Reproduce the records below exactly from their first line through the line containing "cклад - ул. Тагильская, 37", omitting all pictures.
━━ RECORDS TO PROCESS ━━
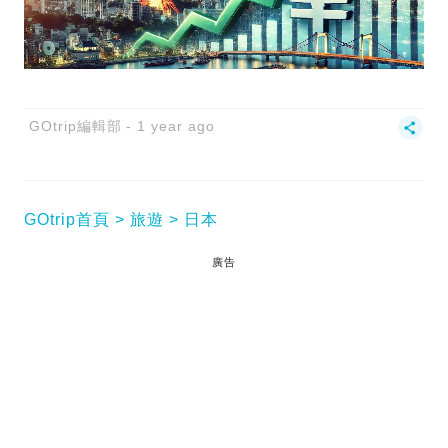
GOtrip編輯部
1 year ago
GOtrip首頁
旅遊
日本
廣告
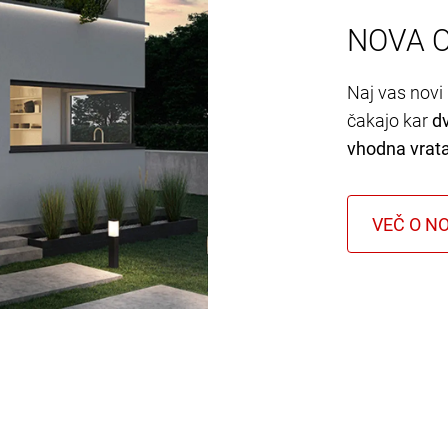
NOVA 
Naj vas novi 
čakajo kar
d
vhodna vrat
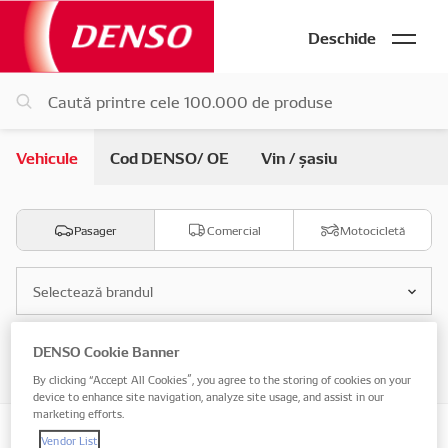
Deschide
Vehicule
Cod DENSO/ OE
Vin / șasiu
Pasager
Comercial
Motocicletă
Selectează brandul
DENSO Cookie Banner
Selectează modelul
By clicking “Accept All Cookies”, you agree to the storing of cookies on your
device to enhance site navigation, analyze site usage, and assist in our
marketing efforts.
Vendor List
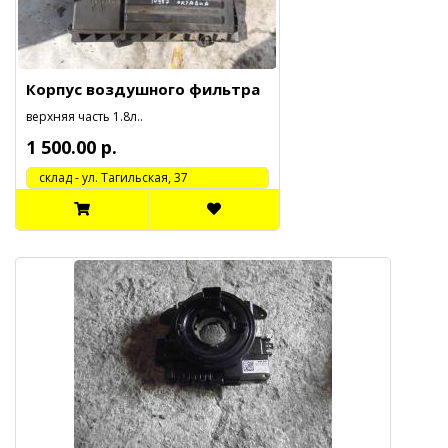
Корпус воздушного фильтра
верхняя часть 1.8л..
1 500.00 р.
cклад - ул. Тагильская, 37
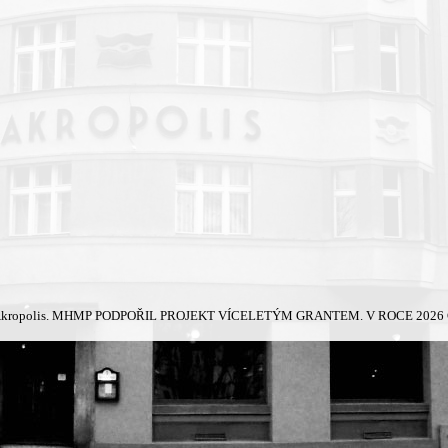
kropolis.
MHMP PODPOŘIL PROJEKT VÍCELETÝM GRANTEM. V ROCE 2026 Č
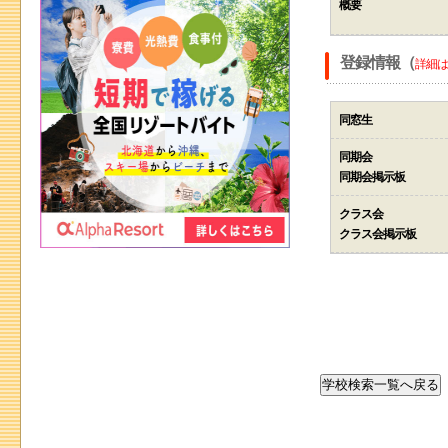
概要
登録情報（
詳細は
同窓生
同期会
同期会掲示板
クラス会
クラス会掲示板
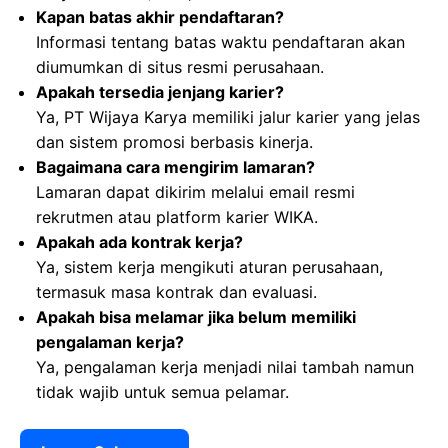
Kapan batas akhir pendaftaran?
Informasi tentang batas waktu pendaftaran akan
diumumkan di situs resmi perusahaan.
Apakah tersedia jenjang karier?
Ya, PT Wijaya Karya memiliki jalur karier yang jelas
dan sistem promosi berbasis kinerja.
Bagaimana cara mengirim lamaran?
Lamaran dapat dikirim melalui email resmi
rekrutmen atau platform karier WIKA.
Apakah ada kontrak kerja?
Ya, sistem kerja mengikuti aturan perusahaan,
termasuk masa kontrak dan evaluasi.
Apakah bisa melamar jika belum memiliki
pengalaman kerja?
Ya, pengalaman kerja menjadi nilai tambah namun
tidak wajib untuk semua pelamar.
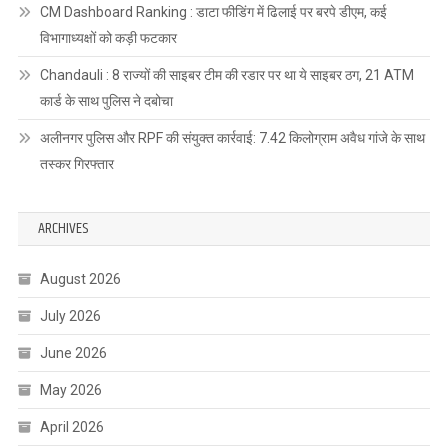
CM Dashboard Ranking : डाटा फीडिंग में ढिलाई पर बरपे डीएम, कई
विभागाध्यक्षों को कड़ी फटकार
Chandauli : 8 राज्यों की साइबर टीम की रडार पर था ये साइबर ठग, 21 ATM
कार्ड के साथ पुलिस ने दबोचा
अलीनगर पुलिस और RPF की संयुक्त कार्रवाई: 7.42 किलोग्राम अवैध गांजे के साथ
तस्कर गिरफ्तार
ARCHIVES
August 2026
July 2026
June 2026
May 2026
April 2026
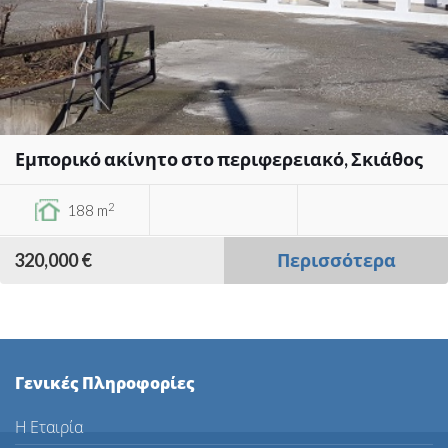
Εμπορικό ακίνητο στο περιφερειακό, Σκιάθος
2
188 m
320,000 €
Περισσότερα
Γενικές Πληροφορίες
Η Εταιρία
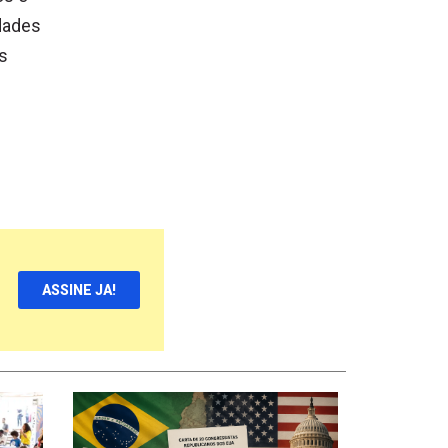
idades
s
ASSINE JA!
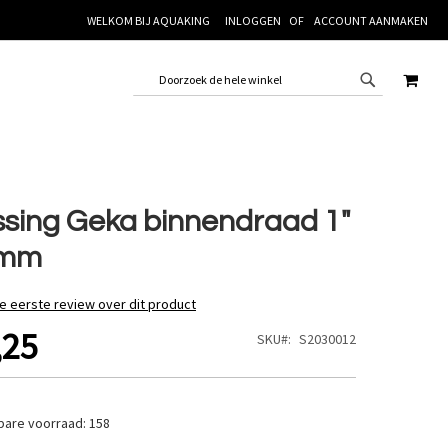
WELKOM BIJ AQUAKING
INLOGGEN
ACCOUNT AANMAKEN
WINK
sing Geka binnendraad 1"
 mm
de eerste review over dit product
,25
SKU
S2030012
bare voorraad:
158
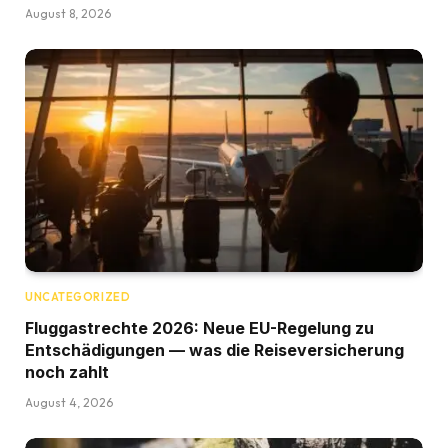
August 8, 2026
UNCATEGORIZED
Fluggastrechte 2026: Neue EU-Regelung zu
Entschädigungen — was die Reiseversicherung
noch zahlt
August 4, 2026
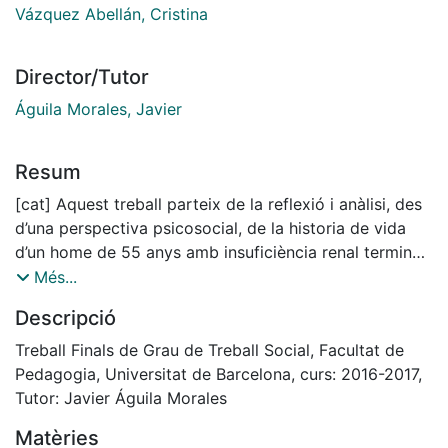
Vázquez Abellán, Cristina
Director/Tutor
Águila Morales, Javier
Resum
[cat] Aquest treball parteix de la reflexió i anàlisi, des
d’una perspectiva psicosocial, de la historia de vida
d’un home de 55 anys amb insuficiència renal terminal
en tractament d’hemodiàlisi que, a causa de l’estat
Més...
avançat de la malaltia, ha derivat en una malaltia
Descripció
arterial perifèrica que li ha comportat l’amputació de
les dues extremitats inferiors. Com elements claus en
Treball Finals de Grau de Treball Social, Facultat de
la reflexió, s’han considerat els aspectes
Pedagogia, Universitat de Barcelona, curs: 2016-2017,
biopsicosocials que envolten al subjecte que pateix
Tutor: Javier Águila Morales
insuficiència renal crònica terminal en tractament
Matèries
d’hemodiàlisi. Tanmateix, la recerca té la intenció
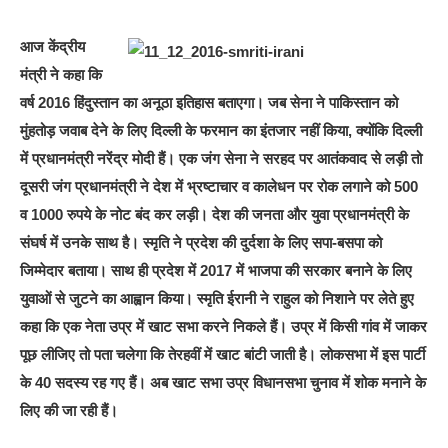
आज केंद्रीय
मंत्री ने कहा कि
वर्ष 2016 हिंदुस्तान का अनूठा इतिहास बताएगा। जब सेना ने पाकिस्तान को
मुंहतोड़ जवाब देने के लिए दिल्ली के फरमान का इंतजार नहीं किया, क्योंकि दिल्ली
में प्रधानमंत्री नरेंद्र मोदी हैं। एक जंग सेना ने सरहद पर आतंकवाद से लड़ी तो
दूसरी जंग प्रधानमंत्री ने देश में भ्रष्टाचार व कालेधन पर रोक लगाने को 500
व 1000 रुपये के नोट बंद कर लड़ी। देश की जनता और युवा प्रधानमंत्री के
संघर्ष में उनके साथ है। स्मृति ने प्रदेश की दुर्दशा के लिए सपा-बसपा को
जिम्मेदार बताया। साथ ही प्रदेश में 2017 में भाजपा की सरकार बनाने के लिए
युवाओं से जुटने का आह्वान किया। स्मृति ईरानी ने राहुल को निशाने पर लेते हुए
कहा कि एक नेता उप्र में खाट सभा करने निकले हैं। उप्र में किसी गांव में जाकर
पूछ लीजिए तो पता चलेगा कि तेरहवीं में खाट बांटी जाती है। लोकसभा में इस पार्टी
के 40 सदस्य रह गए हैं। अब खाट सभा उप्र विधानसभा चुनाव में शोक मनाने के
लिए की जा रही हैं।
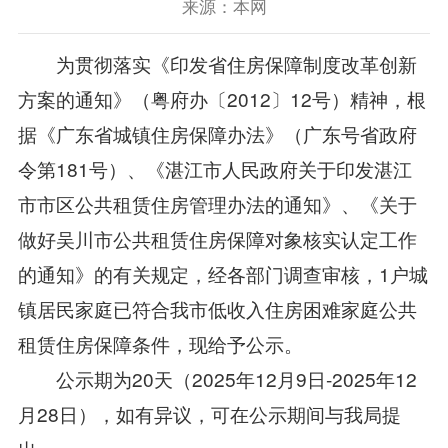
来源：本网
为贯彻落实《印发省住房保障制度改革创新
方案的通知》（粤府办〔2012〕12号）精神，根
据《广东省城镇住房保障办法》（广东号省政府
令第181号）、《湛江市人民政府关于印发湛江
市市区公共租赁住房管理办法的通知》、《关于
做好吴川市公共租赁住房保障对象核实认定工作
的通知》的有关规定，经各部门调查审核，1户城
镇居民家庭已符合我市低收入住房困难家庭公共
租赁住房保障条件，现给予公示。
公示期为20天（2025年12月9日-2025年12
月28日），如有异议，可在公示期间与我局提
━━━
RESPONSE AREA:
GOtrip編輯部
1 year ago
GOtrip首頁
旅遊
日本
廣告
NOVA 
Naj vas novi 
čakajo kar
d
vhodna vrat
Deschide
Vehicule
Cod DENSO/ OE
Vin / șasiu
Pasager
Comercial
Motocicletă
Selectează brandul
DENSO Cookie Banner
Selectează modelul
By clicking “Accept All Cookies”, you agree to the storing of cookies on your
device to enhance site navigation, analyze site usage, and assist in our
marketing efforts.
Vendor List
Корпус воздушного фильтра
верхняя часть 1.8л..
1 500.00 р.
cклад - ул. Тагильская, 37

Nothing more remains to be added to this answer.